Um par de forças colossais define a ideia de “demônios” e “diabos” que assombram os homens. Elas se encontrarão em breve e redefinirão os contornos do universo conhecido. Seus elementos já lutam pela sobrevivência em disputas territoriais nos frágeis mundos de raças menores. Eles manipulam povos para fins diversos, abrindo pontes para sua chegada. Apenas grandes estudiosos sabem dessas duras verdades e lutam contra a loucura de um destino inevitável.

ASMODEUS

Asmodeus é um sistema de mundos que incorpora planetas por onde vaga.
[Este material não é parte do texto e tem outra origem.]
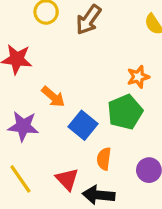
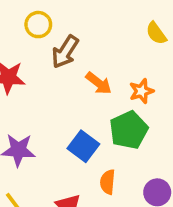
brown arrow: (88, 20) -> (65, 52), moved
orange arrow: (53, 97) -> (99, 83), moved

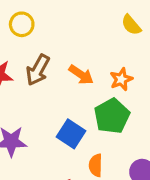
brown arrow: (65, 52) -> (38, 70), moved

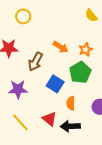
brown arrow: (38, 70) -> (35, 62), moved

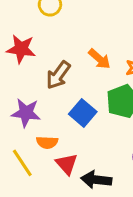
orange semicircle: (71, 103) -> (47, 142), moved, turned -96

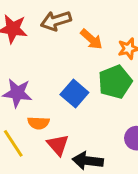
brown arrow: (58, 75) -> (56, 21), moved, turned 36

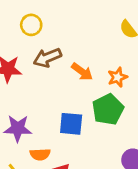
blue square: (74, 94) -> (71, 124), turned -30

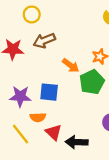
orange arrow: (82, 72) -> (71, 65), moved
blue square: (71, 124) -> (49, 92), moved

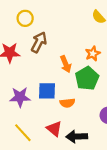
brown arrow: (44, 41) -> (39, 42), turned 144
orange arrow: (71, 65) -> (66, 64), turned 35
orange semicircle: (38, 117) -> (67, 103), moved

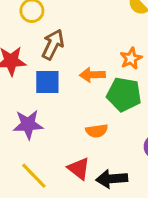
orange arrow: (66, 64) -> (92, 75), turned 112
green pentagon: (87, 78) -> (124, 94), turned -30
blue square: (47, 91) -> (47, 82), moved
Ele arde como milhares de sóis e extende-se em fogo, metal e escuridão, sem uma forma mais fixa do que uma nuvem de pedaços incadescentes. Sua consciência é vaga e variável, mas ainda assim a fome de crescer o leva a trespassar dimensões e criar conflitos que permitam que ele seja evocado em mundos de seres conscientes.

Uma dúzia de raças hibridas habitam suas camadas, tramando e lutando pela supremacia. A mais relevante delas surgiu a partir de sauróides alados que sobreviveram a uma praga ignea há milhares de éons. Tomados por dameons, estes seres infernais ergueram uma civilização brutal dentro dos corpos celestes que ardem no sistema. Sua arte sobre os elementos os tornou colonizadores, motivados pela expansão e pelo domínio.

Descreva um daemon de Asmodeus como uma criatura alta e escarlate, cujos chifres de metal erguem-se às estrelas. Se corpo escamoso tremula de calor e o fogo borbulha à volta. A entidade atrai o magma, rachando a terra ou talvez rompendo o espaço entre este mundo e o seu. Tem um idioma áspero, como um eco grave sem fim. 

AIACOS

Na curva do tempo há uma rachadura próxima ao Momento Zero. Ela cresceu por milhões de anos, devorando as possibilidades não realizadas deste universo até que cristalizou-se como uma anti-estrela, uma singularidade quebrada, um Abismo. Massivo e silencioso, ela pulsa na matéria escura e ganha vida.

Aiacos é uma entidade que já possuiu raças inteiras, emergindo deste lugar profundo. Ele projeta mundos dentro de mentes vivas e extraí o medo para ganhar movimento e cruzar as eras. Recentemente ele sonda mundos primitivos e começa a respirar seus medos, acreditando que pode recriar a Fissura Abissal – talvez buscando uma mente igual a sua – conjurando o caos e a impossbilidade para o cosmos.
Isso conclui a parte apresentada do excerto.